Top of Input records

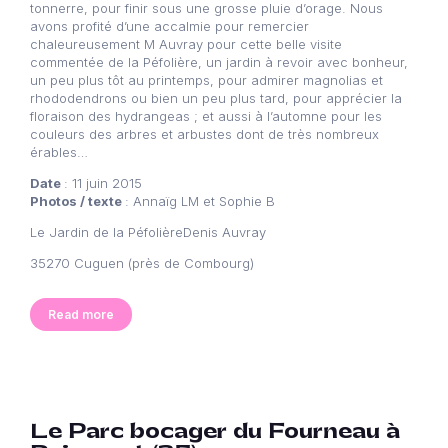
tonnerre, pour finir sous une grosse pluie d’orage. Nous
avons profité d’une accalmie pour remercier
chaleureusement M Auvray pour cette belle visite
commentée de la Péfolière, un jardin à revoir avec bonheur,
un peu plus tôt au printemps, pour admirer magnolias et
rhododendrons ou bien un peu plus tard, pour apprécier la
floraison des hydrangeas ; et aussi à l’automne pour les
couleurs des arbres et arbustes dont de très nombreux
érables…
Date
: 11 juin 2015
Photos / texte
: Annaïg LM et Sophie B
Le Jardin de la PéfolièreDenis Auvray
35270 Cuguen (près de Combourg)
Read more
Le Parc bocager du Fourneau à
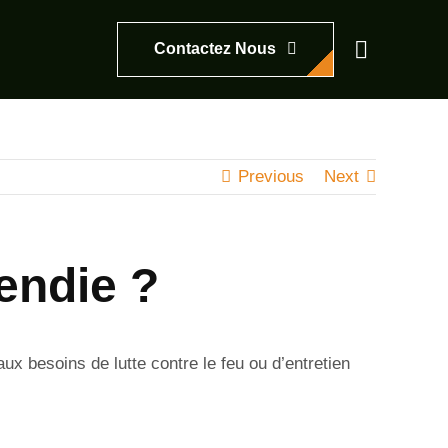
Contactez Nous
Previous
Next
endie ?
aux besoins de lutte contre le feu ou d’entretien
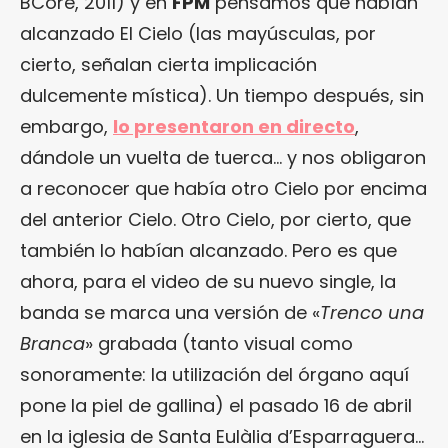
BCore, 2011) y en
FPM
pensamos que habían
alcanzado El Cielo (las mayúsculas, por
cierto, señalan cierta implicación
dulcemente mística). Un tiempo después, sin
embargo,
lo presentaron en directo
,
dándole un vuelta de tuerca… y nos obligaron
a reconocer que había otro Cielo por encima
del anterior Cielo. Otro Cielo, por cierto, que
también lo habían alcanzado. Pero es que
ahora, para el video de su nuevo single, la
banda se marca una versión de «
Trenco una
Branca
» grabada (tanto visual como
sonoramente: la utilización del órgano aquí
pone la piel de gallina) el pasado 16 de abril
en la iglesia de Santa Eulàlia d’Esparraguera…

Bottom of Input records

Which lines run from the one containing "ahora, para el video de su nuevo single, la" to the end of the data? Output them exactly, with nothing added.

• Answer:
ahora, para el video de su nuevo single, la
banda se marca una versión de «
Trenco una
Branca
» grabada (tanto visual como
sonoramente: la utilización del órgano aquí
pone la piel de gallina) el pasado 16 de abril
en la iglesia de Santa Eulàlia d’Esparraguera…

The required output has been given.